An exact reproduction of all the entries below is required.

→ EXERCISE DATA
★ ★ ★ ★ ★
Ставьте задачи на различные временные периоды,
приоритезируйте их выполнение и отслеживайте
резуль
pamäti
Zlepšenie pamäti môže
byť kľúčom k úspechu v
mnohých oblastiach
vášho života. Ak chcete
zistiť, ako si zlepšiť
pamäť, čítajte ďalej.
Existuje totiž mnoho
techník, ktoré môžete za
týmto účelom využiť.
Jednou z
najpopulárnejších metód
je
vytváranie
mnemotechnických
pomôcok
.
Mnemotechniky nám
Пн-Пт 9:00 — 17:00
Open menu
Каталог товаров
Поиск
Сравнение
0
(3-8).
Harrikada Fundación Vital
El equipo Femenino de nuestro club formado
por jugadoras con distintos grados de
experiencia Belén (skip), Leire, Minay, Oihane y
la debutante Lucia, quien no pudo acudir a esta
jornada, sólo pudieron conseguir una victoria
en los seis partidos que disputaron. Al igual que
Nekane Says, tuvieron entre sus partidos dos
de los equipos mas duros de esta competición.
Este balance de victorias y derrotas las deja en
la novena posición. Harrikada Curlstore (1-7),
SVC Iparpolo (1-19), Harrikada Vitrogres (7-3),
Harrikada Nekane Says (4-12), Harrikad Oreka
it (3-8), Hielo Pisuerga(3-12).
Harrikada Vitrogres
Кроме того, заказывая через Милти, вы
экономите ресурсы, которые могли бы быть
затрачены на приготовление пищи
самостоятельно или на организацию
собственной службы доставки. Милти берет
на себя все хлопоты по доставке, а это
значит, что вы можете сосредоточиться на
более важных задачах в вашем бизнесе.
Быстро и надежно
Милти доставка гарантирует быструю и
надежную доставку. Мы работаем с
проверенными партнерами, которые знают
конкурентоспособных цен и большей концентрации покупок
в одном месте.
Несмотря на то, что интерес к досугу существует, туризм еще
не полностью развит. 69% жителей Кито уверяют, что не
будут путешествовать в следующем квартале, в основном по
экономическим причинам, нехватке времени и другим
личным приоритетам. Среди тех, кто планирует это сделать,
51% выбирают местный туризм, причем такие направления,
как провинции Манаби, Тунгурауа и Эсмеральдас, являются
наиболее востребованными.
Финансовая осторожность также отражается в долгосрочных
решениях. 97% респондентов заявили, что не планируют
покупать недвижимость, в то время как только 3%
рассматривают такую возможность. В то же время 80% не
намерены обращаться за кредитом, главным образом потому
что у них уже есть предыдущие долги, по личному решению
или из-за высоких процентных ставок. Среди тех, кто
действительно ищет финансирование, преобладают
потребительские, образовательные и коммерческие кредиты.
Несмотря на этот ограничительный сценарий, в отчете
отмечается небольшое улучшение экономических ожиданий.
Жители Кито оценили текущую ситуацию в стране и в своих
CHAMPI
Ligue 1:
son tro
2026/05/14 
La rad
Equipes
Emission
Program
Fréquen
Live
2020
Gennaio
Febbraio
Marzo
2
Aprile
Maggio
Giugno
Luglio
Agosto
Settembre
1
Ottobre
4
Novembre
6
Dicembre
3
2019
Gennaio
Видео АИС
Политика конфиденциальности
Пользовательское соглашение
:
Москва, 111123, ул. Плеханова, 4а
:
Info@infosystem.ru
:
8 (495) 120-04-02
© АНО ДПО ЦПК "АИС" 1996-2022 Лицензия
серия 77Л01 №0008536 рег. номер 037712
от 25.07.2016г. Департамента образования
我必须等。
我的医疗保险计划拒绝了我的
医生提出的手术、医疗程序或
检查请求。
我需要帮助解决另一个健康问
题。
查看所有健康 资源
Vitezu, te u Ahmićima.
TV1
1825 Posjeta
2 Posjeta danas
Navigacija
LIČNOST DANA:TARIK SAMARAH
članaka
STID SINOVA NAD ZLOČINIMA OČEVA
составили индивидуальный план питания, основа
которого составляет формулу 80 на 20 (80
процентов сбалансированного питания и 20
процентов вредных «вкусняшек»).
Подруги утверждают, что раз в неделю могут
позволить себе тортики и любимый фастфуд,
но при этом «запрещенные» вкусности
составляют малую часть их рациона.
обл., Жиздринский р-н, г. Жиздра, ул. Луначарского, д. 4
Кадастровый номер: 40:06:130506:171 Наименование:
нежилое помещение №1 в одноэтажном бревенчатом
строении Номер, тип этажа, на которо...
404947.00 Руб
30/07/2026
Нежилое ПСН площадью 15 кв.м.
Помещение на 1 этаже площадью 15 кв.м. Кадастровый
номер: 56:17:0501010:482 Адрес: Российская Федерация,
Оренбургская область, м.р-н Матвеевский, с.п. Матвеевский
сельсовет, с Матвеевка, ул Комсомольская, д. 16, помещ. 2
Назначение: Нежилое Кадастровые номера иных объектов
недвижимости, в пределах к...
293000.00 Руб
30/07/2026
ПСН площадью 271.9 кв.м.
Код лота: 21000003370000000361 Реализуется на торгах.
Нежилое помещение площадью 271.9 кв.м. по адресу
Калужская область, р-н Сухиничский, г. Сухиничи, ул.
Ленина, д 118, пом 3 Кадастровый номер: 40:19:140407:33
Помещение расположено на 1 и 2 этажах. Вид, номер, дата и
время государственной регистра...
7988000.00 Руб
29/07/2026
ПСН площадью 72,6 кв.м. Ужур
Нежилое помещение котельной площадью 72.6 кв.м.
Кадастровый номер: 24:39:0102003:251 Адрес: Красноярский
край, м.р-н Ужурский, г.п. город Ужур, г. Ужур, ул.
★ ★ ★ ★ ★
→ EXERCISE OUTPUT
Ставьте задачи на различные временные периоды,
приоритезируйте их выполнение и отслеживайте
резуль
pamäti
Zlepšenie pamäti môže
byť kľúčom k úspechu v
mnohých oblastiach
vášho života. Ak chcete
zistiť, ako si zlepšiť
pamäť, čítajte ďalej.
Existuje totiž mnoho
techník, ktoré môžete za
týmto účelom využiť.
Jednou z
najpopulárnejších metód
je
vytváranie
mnemotechnických
pomôcok
.
Mnemotechniky nám
Пн-Пт 9:00 — 17:00
Open menu
Каталог товаров
Поиск
Сравнение
0
(3-8).
Harrikada Fundación Vital
El equipo Femenino de nuestro club formado
por jugadoras con distintos grados de
experiencia Belén (skip), Leire, Minay, Oihane y
la debutante Lucia, quien no pudo acudir a esta
jornada, sólo pudieron conseguir una victoria
en los seis partidos que disputaron. Al igual que
Nekane Says, tuvieron entre sus partidos dos
de los equipos mas duros de esta competición.
Este balance de victorias y derrotas las deja en
la novena posición. Harrikada Curlstore (1-7),
SVC Iparpolo (1-19), Harrikada Vitrogres (7-3),
Harrikada Nekane Says (4-12), Harrikad Oreka
it (3-8), Hielo Pisuerga(3-12).
Harrikada Vitrogres
Кроме того, заказывая через Милти, вы
экономите ресурсы, которые могли бы быть
затрачены на приготовление пищи
самостоятельно или на организацию
собственной службы доставки. Милти берет
на себя все хлопоты по доставке, а это
значит, что вы можете сосредоточиться на
более важных задачах в вашем бизнесе.
Быстро и надежно
Милти доставка гарантирует быструю и
надежную доставку. Мы работаем с
проверенными партнерами, которые знают
конкурентоспособных цен и большей концентрации покупок
в одном месте.
Несмотря на то, что интерес к досугу существует, туризм еще
не полностью развит. 69% жителей Кито уверяют, что не
будут путешествовать в следующем квартале, в основном по
экономическим причинам, нехватке времени и другим
личным приоритетам. Среди тех, кто планирует это сделать,
51% выбирают местный туризм, причем такие направления,
как провинции Манаби, Тунгурауа и Эсмеральдас, являются
наиболее востребованными.
Финансовая осторожность также отражается в долгосрочных
решениях. 97% респондентов заявили, что не планируют
покупать недвижимость, в то время как только 3%
рассматривают такую возможность. В то же время 80% не
намерены обращаться за кредитом, главным образом потому
что у них уже есть предыдущие долги, по личному решению
или из-за высоких процентных ставок. Среди тех, кто
действительно ищет финансирование, преобладают
потребительские, образовательные и коммерческие кредиты.
Несмотря на этот ограничительный сценарий, в отчете
отмечается небольшое улучшение экономических ожиданий.
Жители Кито оценили текущую ситуацию в стране и в своих
CHAMPI
Ligue 1:
son tro
2026/05/14 
La rad
Equipes
Emission
Program
Fréquen
Live
2020
Gennaio
Febbraio
Marzo
2
Aprile
Maggio
Giugno
Luglio
Agosto
Settembre
1
Ottobre
4
Novembre
6
Dicembre
3
2019
Gennaio
Видео АИС
Политика конфиденциальности
Пользовательское соглашение
:
Москва, 111123, ул. Плеханова, 4а
:
Info@infosystem.ru
:
8 (495) 120-04-02
© АНО ДПО ЦПК "АИС" 1996-2022 Лицензия
серия 77Л01 №0008536 рег. номер 037712
от 25.07.2016г. Департамента образования
我必须等。
我的医疗保险计划拒绝了我的
医生提出的手术、医疗程序或
检查请求。
我需要帮助解决另一个健康问
题。
查看所有健康 资源
Vitezu, te u Ahmićima.
TV1
1825 Posjeta
2 Posjeta danas
Navigacija
LIČNOST DANA:TARIK SAMARAH
članaka
STID SINOVA NAD ZLOČINIMA OČEVA
составили индивидуальный план питания, основа
которого составляет формулу 80 на 20 (80
процентов сбалансированного питания и 20
процентов вредных «вкусняшек»).
Подруги утверждают, что раз в неделю могут
позволить себе тортики и любимый фастфуд,
но при этом «запрещенные» вкусности
составляют малую часть их рациона.
обл., Жиздринский р-н, г. Жиздра, ул. Луначарского, д. 4
Кадастровый номер: 40:06:130506:171 Наименование:
нежилое помещение №1 в одноэтажном бревенчатом
строении Номер, тип этажа, на которо...
404947.00 Руб
30/07/2026
Нежилое ПСН площадью 15 кв.м.
Помещение на 1 этаже площадью 15 кв.м. Кадастровый
номер: 56:17:0501010:482 Адрес: Российская Федерация,
Оренбургская область, м.р-н Матвеевский, с.п. Матвеевский
сельсовет, с Матвеевка, ул Комсомольская, д. 16, помещ. 2
Назначение: Нежилое Кадастровые номера иных объектов
недвижимости, в пределах к...
293000.00 Руб
30/07/2026
ПСН площадью 271.9 кв.м.
Код лота: 21000003370000000361 Реализуется на торгах.
Нежилое помещение площадью 271.9 кв.м. по адресу
Калужская область, р-н Сухиничский, г. Сухиничи, ул.
Ленина, д 118, пом 3 Кадастровый номер: 40:19:140407:33
Помещение расположено на 1 и 2 этажах. Вид, номер, дата и
время государственной регистра...
7988000.00 Руб
29/07/2026
ПСН площадью 72,6 кв.м. Ужур
Нежилое помещение котельной площадью 72.6 кв.м.
Кадастровый номер: 24:39:0102003:251 Адрес: Красноярский
край, м.р-н Ужурский, г.п. город Ужур, г. Ужур, ул.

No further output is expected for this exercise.